En délaissant l'importance journalière des travaux agricoles, Innocent Life semblait se diriger vers une sorte de mélange entre Harvest Moon et Animal Crossing, mais le flagrant manque d'intérêt des relations humaines oriente de préférence le joueur dans l'exploration minutieuse de son environnement naturel. Est-il utile de le préciser, celui-ci ne présente strictement aucun danger, donc ne cherchez pas de jauge de vie où de munitions pour fusil de chasse. Par conséquent, il est bien compliqué de catégoriser Innocent Life dans un seul genre. On peut même lui créditer un zeste de jeu de rôle, notamment lorsque l'on collecte les cristaux dans des grottes, où quand nono le robot renforce ses aptitudes avec l'expérience. Pour se défaire de l'emprise permanente que réclame le travail de la terre, le Docteur Theo vous offrira assez vite un petit frère bien utile pour vous assister. Plus politiquement correct que l'abus d'OGM (on échappe à José Bové en dernier boss) ce robot assistant et docile remplira de nombreuses opérations à votre place. Si c'est toujours le joueur qui doit organiser ses plants et bécher le sol, la suite est prise en charge par votre ami qui ne manquera pas d'arroser chaque jour vos cultures.

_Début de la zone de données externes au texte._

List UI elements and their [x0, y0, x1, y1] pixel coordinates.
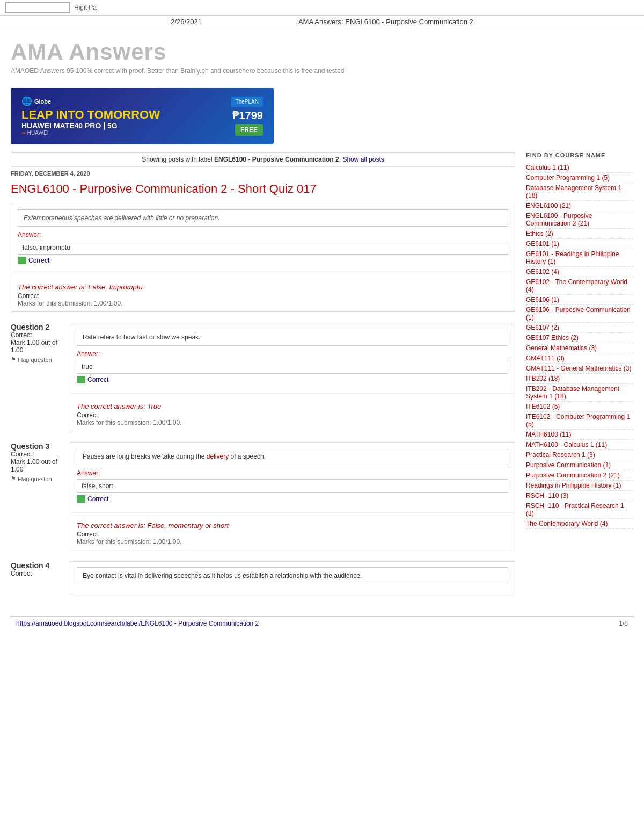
q4-inner: Eye contact is vital in delivering speec… — [70, 561, 515, 594]
browser-title: 2/26/2021 AMA Answers: ENGL6100 - Purpos… — [0, 16, 644, 28]
sidebar-link-ge6102-world[interactable]: GE6102 - The Contemporary World (4) — [526, 277, 633, 295]
q2-answer-label: Answer: — [77, 350, 508, 358]
sidebar-link-general-math[interactable]: General Mathematics (3) — [526, 343, 633, 353]
sidebar-link-ge6107-ethics[interactable]: GE6107 Ethics (2) — [526, 333, 633, 343]
sidebar-link-engl6100-purcom2[interactable]: ENGL6100 - Purposive Communication 2 (21… — [526, 211, 633, 229]
top-bar: Higit Pa — [0, 0, 644, 16]
q3-correct-answer: The correct answer is: False, momentary … — [77, 521, 508, 530]
show-all-posts-link[interactable]: Show all posts — [342, 156, 384, 163]
q1-answer-label: Answer: — [18, 231, 508, 238]
q2-correct-section: The correct answer is: True Correct Mark… — [70, 398, 515, 431]
sidebar-link-gmat111-genmath[interactable]: GMAT111 - General Mathematics (3) — [526, 364, 633, 374]
q3-correct-link[interactable]: Correct — [87, 495, 108, 503]
sidebar: FIND BY COURSE NAME Calculus 1 (11) Comp… — [526, 152, 633, 605]
sidebar-link-ge6106-purcom[interactable]: GE6106 - Purposive Communication (1) — [526, 305, 633, 323]
sidebar-link-ite6102[interactable]: ITE6102 (5) — [526, 402, 633, 412]
label-bar: Showing posts with label ENGL6100 - Purp… — [11, 152, 515, 167]
q3-answer-label: Answer: — [77, 469, 508, 477]
ad-huawei-logo: ❧ HUAWEI — [21, 130, 231, 136]
sidebar-link-dbms1[interactable]: Database Management System 1 (18) — [526, 183, 633, 201]
q4-content: Eye contact is vital in delivering speec… — [70, 561, 515, 594]
q3-correct-word: Correct — [77, 531, 508, 538]
sidebar-link-ge6102[interactable]: GE6102 (4) — [526, 267, 633, 277]
ad-free-badge: FREE — [235, 124, 263, 136]
sidebar-links: Calculus 1 (11) Computer Programming 1 (… — [526, 163, 633, 529]
sidebar-link-math6100-calculus[interactable]: MATH6100 - Calculus 1 (11) — [526, 440, 633, 450]
check-icon-2 — [77, 376, 85, 383]
q3-text-part2: of a speech. — [231, 453, 266, 460]
q2-num: Question 2 — [11, 323, 64, 331]
bottom-bar: https://amauoed.blogspot.com/search/labe… — [11, 616, 633, 630]
sidebar-link-rsch110[interactable]: RSCH -110 (3) — [526, 491, 633, 501]
site-subtitle: AMAOED Answers 95-100% correct with proo… — [11, 67, 633, 75]
sidebar-link-ite6102-comprog[interactable]: ITE6102 - Computer Programming 1 (5) — [526, 412, 633, 430]
sidebar-link-itb202-dbms[interactable]: ITB202 - Database Management System 1 (1… — [526, 384, 633, 402]
sidebar-link-purposive-comm[interactable]: Purposive Communication (1) — [526, 460, 633, 470]
q1-correct-section: The correct answer is: False, Impromptu … — [11, 279, 515, 311]
q3-flag[interactable]: ⚑ Flag questbn — [11, 475, 64, 482]
q2-marks-submission: Marks for this submission: 1.00/1.00. — [77, 419, 508, 426]
browser-date: 2/26/2021 — [171, 18, 202, 26]
q1-correct-answer: The correct answer is: False, Impromptu — [18, 283, 508, 291]
sidebar-link-ge6101[interactable]: GE6101 (1) — [526, 239, 633, 249]
q2-meta: Question 2 Correct Mark 1.00 out of 1.00… — [11, 323, 64, 431]
ad-sub-text: HUAWEI MATE40 PRO | 5G — [21, 121, 231, 130]
sidebar-link-practical-research[interactable]: Practical Research 1 (3) — [526, 450, 633, 460]
q2-correct-link[interactable]: Correct — [87, 376, 108, 383]
higit-pa-label: Higit Pa — [74, 4, 97, 11]
sidebar-link-rsch110-practical[interactable]: RSCH -110 - Practical Research 1 (3) — [526, 501, 633, 519]
sidebar-link-itb202[interactable]: ITB202 (18) — [526, 374, 633, 384]
q2-correct-word: Correct — [77, 411, 508, 419]
sidebar-link-math6100[interactable]: MATH6100 (11) — [526, 430, 633, 440]
label-bar-text: Showing posts with label — [142, 156, 212, 163]
flag-icon: ⚑ — [11, 356, 16, 363]
q4-text-content: Eye contact is vital in delivering speec… — [70, 562, 515, 594]
q4-num: Question 4 — [11, 561, 64, 570]
q3-answer-value: false, short — [77, 479, 508, 493]
ad-plan-label: ThePLAN — [231, 97, 263, 107]
q3-text: Pauses are long breaks we take during th… — [77, 448, 508, 465]
question-2-block: Question 2 Correct Mark 1.00 out of 1.00… — [11, 323, 515, 431]
sidebar-link-ge6101-readings[interactable]: GE6101 - Readings in Philippine History … — [526, 249, 633, 267]
sidebar-link-engl6100[interactable]: ENGL6100 (21) — [526, 201, 633, 211]
q3-flag-label: Flag questbn — [18, 476, 52, 482]
q1-correct-link[interactable]: Correct — [28, 257, 49, 264]
search-input[interactable] — [5, 2, 70, 13]
q3-marks-submission: Marks for this submission: 1.00/1.00. — [77, 538, 508, 546]
sidebar-link-gmat111[interactable]: GMAT111 (3) — [526, 353, 633, 364]
q1-correct-word: Correct — [18, 292, 508, 300]
sidebar-title: FIND BY COURSE NAME — [526, 152, 633, 158]
bottom-page-num: 1/8 — [619, 620, 628, 627]
sidebar-link-readings-ph-history[interactable]: Readings in Philippine History (1) — [526, 481, 633, 491]
sidebar-link-ethics[interactable]: Ethics (2) — [526, 229, 633, 239]
post-title[interactable]: ENGL6100 - Purposive Communication 2 - S… — [11, 182, 515, 196]
main-content: Showing posts with label ENGL6100 - Purp… — [11, 152, 515, 605]
sidebar-link-computer-programming[interactable]: Computer Programming 1 (5) — [526, 173, 633, 183]
q2-status: Correct — [11, 331, 64, 339]
q3-marks: Mark 1.00 out of 1.00 — [11, 458, 64, 473]
q3-inner: Pauses are long breaks we take during th… — [70, 442, 515, 550]
q2-answer-value: true — [77, 360, 508, 374]
sidebar-link-ge6106[interactable]: GE6106 (1) — [526, 295, 633, 305]
q3-num: Question 3 — [11, 442, 64, 451]
q3-text-part1: Pauses are long breaks we take during th… — [83, 453, 207, 460]
sidebar-link-purposive-comm2[interactable]: Purposive Communication 2 (21) — [526, 470, 633, 481]
ad-globe-logo: 🌐 Globe — [21, 96, 231, 106]
question-3-block: Question 3 Correct Mark 1.00 out of 1.00… — [11, 442, 515, 550]
question-4-block: Question 4 Correct Eye contact is vital … — [11, 561, 515, 594]
q3-highlight: delivery — [207, 453, 229, 460]
q2-flag[interactable]: ⚑ Flag questbn — [11, 356, 64, 363]
q3-status: Correct — [11, 451, 64, 458]
q2-flag-label: Flag questbn — [18, 357, 52, 363]
browser-page-title: AMA Answers: ENGL6100 - Purposive Commun… — [298, 18, 473, 26]
sidebar-link-ge6107[interactable]: GE6107 (2) — [526, 323, 633, 333]
q3-meta: Question 3 Correct Mark 1.00 out of 1.00… — [11, 442, 64, 550]
q2-text: Rate refers to how fast or slow we speak… — [77, 329, 508, 346]
bottom-url[interactable]: https://amauoed.blogspot.com/search/labe… — [16, 620, 259, 627]
question-1-text: Extemporaneous speeches are delivered wi… — [18, 209, 508, 227]
sidebar-link-calculus1[interactable]: Calculus 1 (11) — [526, 163, 633, 173]
q2-correct-answer: The correct answer is: True — [77, 402, 508, 410]
q1-answer-value: false, impromptu — [18, 241, 508, 255]
q3-correct-icon: Correct — [77, 495, 508, 503]
sidebar-link-contemporary-world[interactable]: The Contemporary World (4) — [526, 519, 633, 529]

Enfin, avec sa musique mélancolique et superbe, la gravité de la tâche de Innocent Life prime sur le côté bucolique.
Finalement, n'ayant rien de particulier à faire pour survivre, ni de compte à rendre à qui que ce soit, on réalise qu'il n'est pas nécessaire de se tuer chaque jour à la tâche agricole. Le développement du jeu est bien moins basé sur vos récoltes et sur l'argent que vous en tirerez, que sur l'exploration de votre environnement, lequel s'effectue très progressivement. Trop progressivement peut-être, car si l'on commence à se défaire un peu des contraintes matérielles à compter de la seconde année (déplacement rapide en quad, fin de la maintenance hebdomadaire, aide au développement agricole) il faut savoir que le début du jeu est d'un rythme absolument calamiteux. On constate malheureusement très vite que le petit monde qui vous entoure ne va pas s'avérer bien passionnant, et la nature vierge de l'âme du petit robot dévoué est prétexte à un tutorial soporifique qui semble presque ne jamais prendre fin.